RECORDED INFORMATION section start

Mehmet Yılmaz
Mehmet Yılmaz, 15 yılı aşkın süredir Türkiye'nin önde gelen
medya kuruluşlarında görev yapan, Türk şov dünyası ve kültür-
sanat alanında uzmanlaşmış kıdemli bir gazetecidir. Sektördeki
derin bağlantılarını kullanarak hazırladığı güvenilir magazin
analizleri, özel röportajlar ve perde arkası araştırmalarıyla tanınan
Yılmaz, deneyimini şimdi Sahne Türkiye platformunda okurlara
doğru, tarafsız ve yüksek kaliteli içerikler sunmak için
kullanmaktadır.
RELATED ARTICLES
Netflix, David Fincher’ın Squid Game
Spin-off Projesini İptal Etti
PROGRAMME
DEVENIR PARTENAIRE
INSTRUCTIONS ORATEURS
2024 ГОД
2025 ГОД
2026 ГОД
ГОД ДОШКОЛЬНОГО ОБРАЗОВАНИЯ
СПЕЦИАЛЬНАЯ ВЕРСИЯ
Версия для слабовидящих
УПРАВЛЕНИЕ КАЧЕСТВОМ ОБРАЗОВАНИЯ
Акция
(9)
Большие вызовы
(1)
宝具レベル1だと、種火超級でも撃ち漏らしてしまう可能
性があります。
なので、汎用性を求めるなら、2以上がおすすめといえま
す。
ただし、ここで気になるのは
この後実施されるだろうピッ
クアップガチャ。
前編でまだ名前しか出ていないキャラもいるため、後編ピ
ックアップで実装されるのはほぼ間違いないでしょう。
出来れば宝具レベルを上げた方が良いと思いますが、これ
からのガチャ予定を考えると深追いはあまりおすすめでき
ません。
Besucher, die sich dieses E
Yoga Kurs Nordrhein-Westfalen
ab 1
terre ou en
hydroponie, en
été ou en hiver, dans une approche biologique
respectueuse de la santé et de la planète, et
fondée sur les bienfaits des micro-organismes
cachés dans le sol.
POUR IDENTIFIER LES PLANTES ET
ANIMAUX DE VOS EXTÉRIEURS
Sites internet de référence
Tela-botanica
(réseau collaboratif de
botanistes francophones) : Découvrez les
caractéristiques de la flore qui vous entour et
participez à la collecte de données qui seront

RECORDED INFORMATION section end

With the entries above as the source, set down exactly the lines from the one holding "ただし、ここで気になるのは" through the last line, both ends included.

ただし、ここで気になるのは
この後実施されるだろうピッ
クアップガチャ。
前編でまだ名前しか出ていないキャラもいるため、後編ピ
ックアップで実装されるのはほぼ間違いないでしょう。
出来れば宝具レベルを上げた方が良いと思いますが、これ
からのガチャ予定を考えると深追いはあまりおすすめでき
ません。
Besucher, die sich dieses E
Yoga Kurs Nordrhein-Westfalen
ab 1
terre ou en
hydroponie, en
été ou en hiver, dans une approche biologique
respectueuse de la santé et de la planète, et
fondée sur les bienfaits des micro-organismes
cachés dans le sol.
POUR IDENTIFIER LES PLANTES ET
ANIMAUX DE VOS EXTÉRIEURS
Sites internet de référence
Tela-botanica
(réseau collaboratif de
botanistes francophones) : Découvrez les
caractéristiques de la flore qui vous entour et
participez à la collecte de données qui seront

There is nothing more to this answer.